“Decir que ha muerto el primer escritor de nuestra República, decir que ha muerto el escritor de nuestro idioma, es decir la estricta verdad y es decir muy poco”, escribieron Jorge Luis Borges y Betina Edelberg en el libro Leopoldo Lugones, la biografía de 1955.
Habían pasado doce años de la muerte de Lugones y su figura aún seguía presente. Representaba algo más que el afan de sentarse a crear un buen verso, una buena historia, una buena idea. Incluso hoy, ahora, que celebramos el Día del Escritor, se debe a él, a quien se considera el gran poeta nacional.
En 1928 creó la SADE (Sociedad Argentina de Escritores) y fue esta institución la que dictaminó que el Día del Escritor se debería celebrar en el aniversario del nacimiento de su nacimiento. Por eso, hoy, como todos los 13 de junio, Argentina piensa en los escritores, en su oficio, en sus imaginarios.
Un escritor es un creador, un imaginador de mundos, un conspirador del lenguaje. Sin embargo, como decía Jorge Luis Borges, un escritor es, por sobre todas las cosas, un lector. ¿Cuánto han tenido que leer nuestros narradores para forjar sus obras?
Leopoldo Lugones nació un día como hoy, 13 de junio de 1874, en la localidad de Villa de María del Río Seco, al norte de la provincia de Córdoba.

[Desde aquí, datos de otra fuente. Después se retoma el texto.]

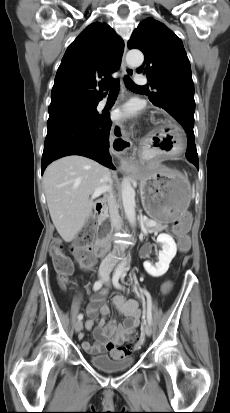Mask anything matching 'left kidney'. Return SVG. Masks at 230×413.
<instances>
[{"label": "left kidney", "mask_w": 230, "mask_h": 413, "mask_svg": "<svg viewBox=\"0 0 230 413\" xmlns=\"http://www.w3.org/2000/svg\"><path fill=\"white\" fill-rule=\"evenodd\" d=\"M157 242L162 244V251L159 253V262L152 265L150 262L146 261L143 264L146 272L153 277H160L167 272L169 264L177 252L176 243L169 234H159Z\"/></svg>", "instance_id": "5707ae66"}]
</instances>
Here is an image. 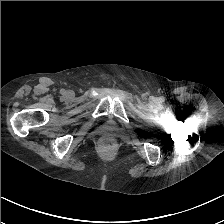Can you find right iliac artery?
Wrapping results in <instances>:
<instances>
[{
  "label": "right iliac artery",
  "instance_id": "right-iliac-artery-1",
  "mask_svg": "<svg viewBox=\"0 0 224 224\" xmlns=\"http://www.w3.org/2000/svg\"><path fill=\"white\" fill-rule=\"evenodd\" d=\"M60 93H61V94H65V90L62 89V90L60 91Z\"/></svg>",
  "mask_w": 224,
  "mask_h": 224
}]
</instances>
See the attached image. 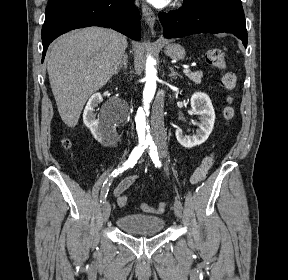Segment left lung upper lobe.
Returning <instances> with one entry per match:
<instances>
[{
    "mask_svg": "<svg viewBox=\"0 0 288 280\" xmlns=\"http://www.w3.org/2000/svg\"><path fill=\"white\" fill-rule=\"evenodd\" d=\"M199 0H185L187 3L197 2ZM218 5L231 8L232 10L244 14L242 3L240 0H210Z\"/></svg>",
    "mask_w": 288,
    "mask_h": 280,
    "instance_id": "left-lung-upper-lobe-1",
    "label": "left lung upper lobe"
}]
</instances>
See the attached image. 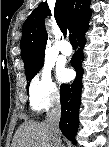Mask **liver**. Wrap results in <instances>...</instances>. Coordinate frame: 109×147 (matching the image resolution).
Wrapping results in <instances>:
<instances>
[{"label": "liver", "mask_w": 109, "mask_h": 147, "mask_svg": "<svg viewBox=\"0 0 109 147\" xmlns=\"http://www.w3.org/2000/svg\"><path fill=\"white\" fill-rule=\"evenodd\" d=\"M61 140V133L59 134ZM53 147L46 122L25 121L16 130L12 147Z\"/></svg>", "instance_id": "6515ba94"}]
</instances>
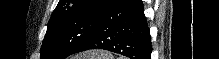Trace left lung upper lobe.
<instances>
[{"mask_svg": "<svg viewBox=\"0 0 219 59\" xmlns=\"http://www.w3.org/2000/svg\"><path fill=\"white\" fill-rule=\"evenodd\" d=\"M113 0H60L48 22L41 59H65L95 32Z\"/></svg>", "mask_w": 219, "mask_h": 59, "instance_id": "obj_1", "label": "left lung upper lobe"}]
</instances>
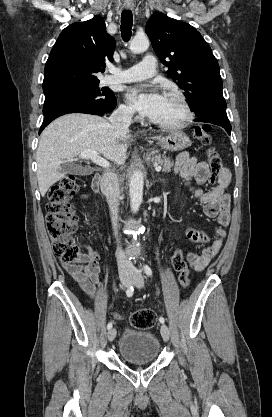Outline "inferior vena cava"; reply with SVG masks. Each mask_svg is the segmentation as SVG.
Returning <instances> with one entry per match:
<instances>
[{
  "label": "inferior vena cava",
  "instance_id": "602c4592",
  "mask_svg": "<svg viewBox=\"0 0 272 417\" xmlns=\"http://www.w3.org/2000/svg\"><path fill=\"white\" fill-rule=\"evenodd\" d=\"M133 116V110L127 107H119L109 117L111 125L121 131H128ZM101 191L106 196L107 203L110 208L111 221L114 229L115 237L118 236V205H119V182L117 175L112 171H106L102 175L101 179ZM117 263L120 276L131 275L134 270V266L129 261L125 253L121 248H117Z\"/></svg>",
  "mask_w": 272,
  "mask_h": 417
}]
</instances>
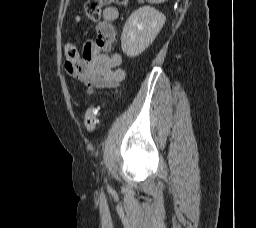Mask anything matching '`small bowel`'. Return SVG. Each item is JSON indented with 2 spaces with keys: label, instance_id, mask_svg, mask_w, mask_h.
<instances>
[{
  "label": "small bowel",
  "instance_id": "small-bowel-1",
  "mask_svg": "<svg viewBox=\"0 0 256 228\" xmlns=\"http://www.w3.org/2000/svg\"><path fill=\"white\" fill-rule=\"evenodd\" d=\"M117 18L115 7L105 8L103 19L96 26V38L86 40L76 62L66 60L67 71L87 87L88 95L99 89L115 88L125 79V71L120 67L122 56L110 53L116 39L114 23Z\"/></svg>",
  "mask_w": 256,
  "mask_h": 228
}]
</instances>
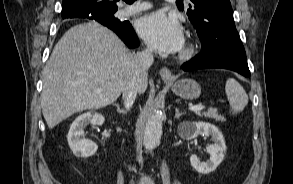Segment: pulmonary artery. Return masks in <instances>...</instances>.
<instances>
[{
    "instance_id": "e3ab8cb5",
    "label": "pulmonary artery",
    "mask_w": 293,
    "mask_h": 184,
    "mask_svg": "<svg viewBox=\"0 0 293 184\" xmlns=\"http://www.w3.org/2000/svg\"><path fill=\"white\" fill-rule=\"evenodd\" d=\"M167 1L173 2L175 0H167ZM149 7H150V5L148 3H137V4L130 5V6H127V7L123 8L120 11V14L123 15V16H128V15H132V14H135L137 12L146 10Z\"/></svg>"
}]
</instances>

Fue el primogénito de Santiago M. Lugones y Custodia Argüello. Tuvo una formación católica estricta pero luego la rechazó vehementemente.
A los seis años, cuando nació su hermano Santiago, la familia se mudó a la ciudad de Santiago del Estero y, más tarde, a Ojo de Agua , en el límite con la provincia de Córdoba Sus padres lo enviaron a hacer el bachillerato en el Colegio Nacional de Monserrat, en Córdoba, donde vivió con su abuela materna Rosario Bulacio.

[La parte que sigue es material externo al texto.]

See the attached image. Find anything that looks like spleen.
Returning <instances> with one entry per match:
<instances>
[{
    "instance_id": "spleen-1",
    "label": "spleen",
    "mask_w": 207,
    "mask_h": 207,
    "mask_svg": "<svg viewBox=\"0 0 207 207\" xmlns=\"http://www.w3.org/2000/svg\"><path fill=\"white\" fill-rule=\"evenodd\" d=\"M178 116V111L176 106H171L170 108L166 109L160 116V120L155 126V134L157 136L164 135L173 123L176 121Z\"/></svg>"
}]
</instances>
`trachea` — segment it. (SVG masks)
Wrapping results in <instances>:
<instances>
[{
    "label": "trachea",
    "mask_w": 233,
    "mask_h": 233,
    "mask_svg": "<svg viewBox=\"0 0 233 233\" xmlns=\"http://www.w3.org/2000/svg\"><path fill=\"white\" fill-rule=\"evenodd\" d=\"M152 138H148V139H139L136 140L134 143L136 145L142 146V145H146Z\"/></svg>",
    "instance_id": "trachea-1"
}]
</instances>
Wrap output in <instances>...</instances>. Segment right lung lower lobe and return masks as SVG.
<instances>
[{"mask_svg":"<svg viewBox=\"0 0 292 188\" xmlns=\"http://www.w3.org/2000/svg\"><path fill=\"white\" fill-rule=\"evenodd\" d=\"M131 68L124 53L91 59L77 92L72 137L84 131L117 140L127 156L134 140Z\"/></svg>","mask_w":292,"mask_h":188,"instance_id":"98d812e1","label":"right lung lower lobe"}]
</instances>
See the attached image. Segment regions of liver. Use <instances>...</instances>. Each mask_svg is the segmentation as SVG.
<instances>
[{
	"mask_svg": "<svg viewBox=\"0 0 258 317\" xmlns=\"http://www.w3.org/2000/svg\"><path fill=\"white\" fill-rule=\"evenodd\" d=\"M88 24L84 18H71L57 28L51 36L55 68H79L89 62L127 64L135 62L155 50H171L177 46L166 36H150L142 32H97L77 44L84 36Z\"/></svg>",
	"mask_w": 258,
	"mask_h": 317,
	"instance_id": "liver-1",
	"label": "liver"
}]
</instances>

Ahí, en Córdoba, se aproximó al periodismo y a la literatura. Fue algo lento, de a poco, hasta que de repente se vio poseído por las letras, por la poesía, por las narraciones, por las ideas. Se convirtió en uno de esos escritores que le entregan todo a las letras.
Publicó a lo largo de su vida 35 libros. Se pueden destacar Los crepúsculos del jardín, Lunario sentimental, El libro fiel, El libro de los paisajes, Las fuerzas extrañas, La guerra gaucha y Las horas doradas. También fue historiador, docente, traductor, biógrafo, filólogo y periodista.
Y dirigente político. Admirado por muchos —aunque también criticado debido a sus posiciones políticas protofascistas—, fue un narrador que navegó por todos los géneros: poesía, cuento, novela, ensayo, artículo periodístico. Una suerte de escritor total.
Murió de forma trágica en una pensión del recreo del Delta de Tigre, en la confluencia entre el Paraná de las Palmas y el Canal de la Serna. Corría febrero de 1938, Lugones pidió una habitación y se encerró. Escribió una carta de despedida y la dejó sobre la mesa.
Lo encontraron en la cama, retorcido, el rostro violeta. Mezcló whisky y cianuro. “Que me sepulten en la tierra sin cajón y sin ningún signo ni nombre que me recuerde. Prohíbo que se dé mi nombre a ningún sitio público. Nada reprocho a nadie. El único responsable soy yo de todos mis actos”, decía la carta.
Antes de morir, antes de despedirse del mundo y abandonarlo voluntariamente, hizo lo que más le apasionaba: escribir. Fue su forma de expresar sus últimas impresiones: darse por vencido, exclamar “basta”, pedir un favor, también perdón y hacerse cargo de lo que fue.